ブッダの御答えは厳しいものでした。「①欲望耽溺不可・②心中混濁不可・③真相熟達・④正念正知日常堅持」。その内容がどれほど厳しいものであっても、真理は真理です。どうすることもできません。私がやるべきことはただ一つ、[
励む]」のみです。本日の偈で戒められた四項目については、日々想起し、生活のなかで実践すべきものと受け取りました。
また、「意に濁りなき者として存するように」と「遍歴せよ」については、ワンギーサ先生の丁寧な説明をうかがうことによって、今までもよりも、その意味をより深く理解することができました。御指導ありがとうございました。
こころざし
2015年09月22日 20:13
本文の「各自が解脱に向けて、課題を見つけて、いろいろ挑戦してみる・・」を拝見し自分なりに考えました。幸運な事に3日間の実践の機会をこの度頂戴致しました。

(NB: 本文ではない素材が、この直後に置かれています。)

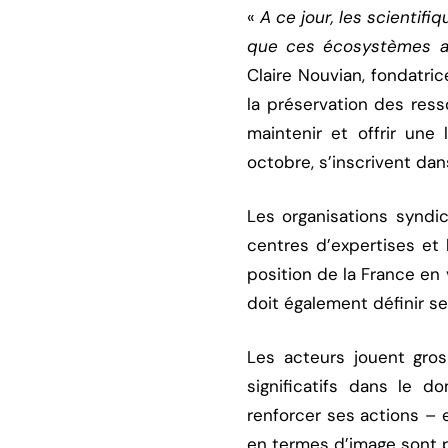
«
A ce jour, les scientifi
que ces écosystèmes ab
Claire Nouvian, fondatri
la préservation des ress
maintenir et offrir une 
octobre, s’inscrivent dan
Les organisations syndica
centres d’expertises et 
position de la France en
doit également définir s
Les acteurs jouent gros
significatifs dans le 
renforcer ses actions – 
en termes d’image sont 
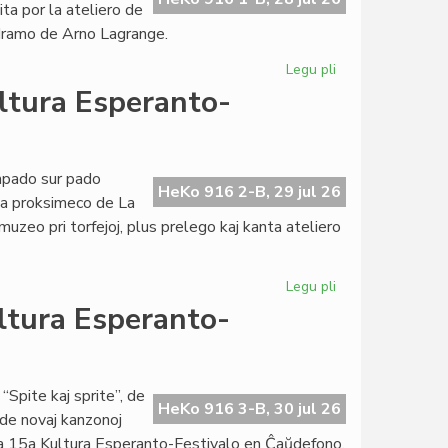
ita por la ateliero de
Kultura
 dramo de Arno Lagrange.
Esperanto-
Festivalo
Legu pli
pri
Talia
ultura Esperanto-
la
tria
tago
de
mpado sur pado
HeKo 916 2-B, 29 jul 26
Kultura
 la proksimeco de La
Esperanto-
uzeo pri torfejoj, plus prelego kaj kanta ateliero
Festivalo
Legu pli
pri
Destresa
ltura Esperanto-
la
kvara
tago
de
“Spite kaj sprite”, de
HeKo 916 3-B, 30 jul 26
Kultura
 de novaj kanzonoj
Esperanto-
e la 15a Kultura Esperanto-Festivalo en Ĉaŭdefono.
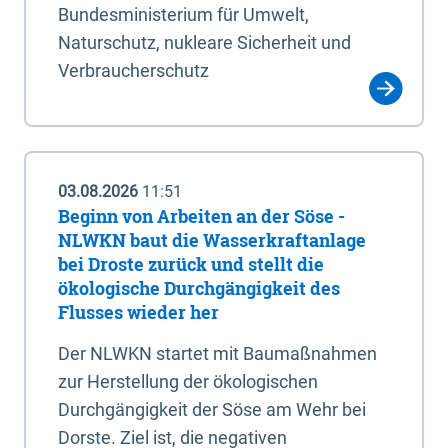
Bundesministerium für Umwelt,
Naturschutz, nukleare Sicherheit und
Verbraucherschutz
03.08.2026
11:51
Beginn von Arbeiten an der Söse -
NLWKN baut die Wasserkraftanlage
bei Droste zurück und stellt die
ökologische Durchgängigkeit des
Flusses wieder her
Der NLWKN startet mit Baumaßnahmen
zur Herstellung der ökologischen
Durchgängigkeit der Söse am Wehr bei
Dorste. Ziel ist, die negativen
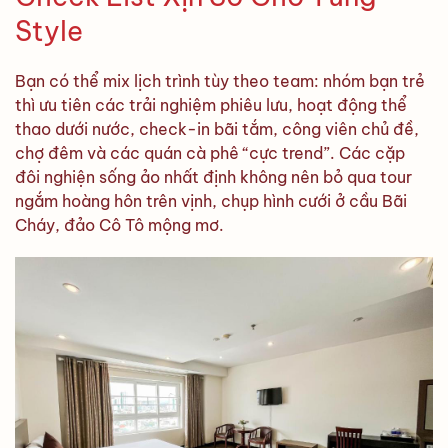
Style
Bạn có thể mix lịch trình tùy theo team: nhóm bạn trẻ
thì ưu tiên các trải nghiệm phiêu lưu, hoạt động thể
thao dưới nước, check-in bãi tắm, công viên chủ đề,
chợ đêm và các quán cà phê “cực trend”. Các cặp
đôi nghiện sống ảo nhất định không nên bỏ qua tour
ngắm hoàng hôn trên vịnh, chụp hình cưới ở cầu Bãi
Cháy, đảo Cô Tô mộng mơ.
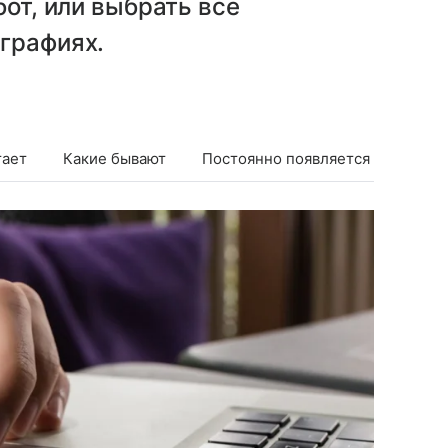
бот, или выбрать все
графиях.
тает
Какие бывают
Постоянно появляется
Прове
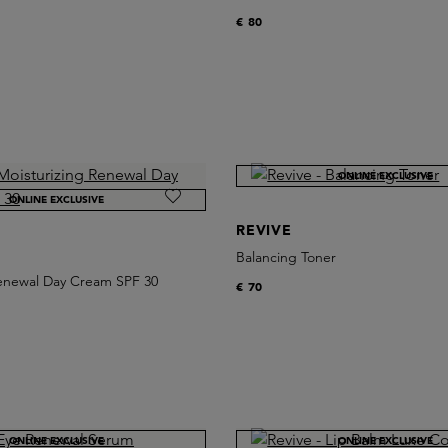
€ 80
ONLINE EXCLUSIVE
ONLINE EXCLUSIVE
REVIVE
Balancing Toner
Renewal Day Cream SPF 30
€ 70
ONLINE EXCLUSIVE
ONLINE EXCLUSIVE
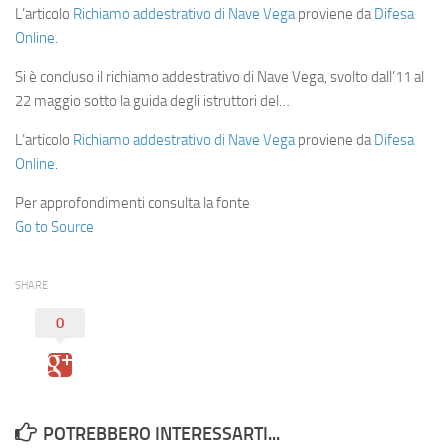
L’articolo
Richiamo addestrativo di Nave Vega
proviene da
Difesa
Online
.
Si è concluso il richiamo addestrativo di Nave Vega, svolto dall’11 al
22 maggio sotto la guida degli istruttori del…
L’articolo
Richiamo addestrativo di Nave Vega
proviene da
Difesa
Online
.
Per approfondimenti consulta la fonte
Go to Source
SHARE
0
POTREBBERO INTERESSARTI...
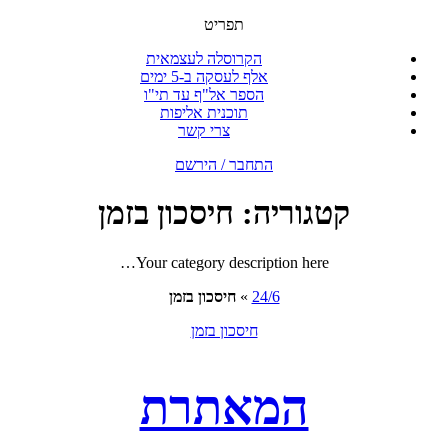
תפריט
הקרוסלה לעצמאית
אלף לעסקה ב-5 ימים
הספר אל"ף עד תי"ו
תוכנית אליפות
צרי קשר
התחבר / הירשם
קטגוריה:
חיסכון בזמן
Your category description here…
24/6
»
חיסכון בזמן
חיסכון בזמן
המאתרת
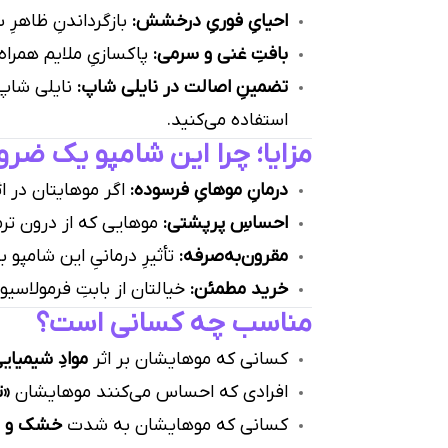
احیایِ فوریِ درخشش:
بازگرداندنِ ظاهرِ 
بافتِ غنی و سرمی:
پاکسازیِ ملایم همراه 
تضمینِ اصالت در نایلی شاپ:
نایلی شاپ 
استفاده می‌کنید.
مزایا؛ چرا این شامپو یک ضر
درمانِ موهایِ فرسوده:
اگر موهایتان در اث
احساسِ پرپشتی:
موهایی که از درون ترمی
مقرون‌به‌صرفه:
تأثیرِ درمانیِ این شامپو
خرید مطمئن:
خیالتان از بابتِ فرمولاسی
مناسب چه کسانی است؟
کسانی که موهایشان بر اثر
موادِ شیمیای
افرادی که احساس می‌کنند موهایشان
«ت
کسانی که موهایشان به شدت
خشک و ش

昨夜戻った日常の中で、学んだ事が生かせないのであれば、僕の成長は望めないと思います。怒らず・時間を大事にして・自分を見つめる実践を行っていきたいです。
エル
2015年09月25日 22:20
お釈迦様は「遍歴」が当時の社会慣習だったから、踏襲されただけなのでしょうか?それとも数ある方法の中から「遍歴」を積極的に選択されたのでしょうか?
こころざし
2016年12月18日 19:36
日々何かしらの失敗をして反省しています。最近自分の中で以前と違うと思いますのは、その失敗をスローモーション的に自分の心を観て、そしてどの様に変わってそうなったのかを知ろうとし、それを反省に生かしています。
失敗を繰り返しても、それが成長に繋がる様な流れを得ていきたいです。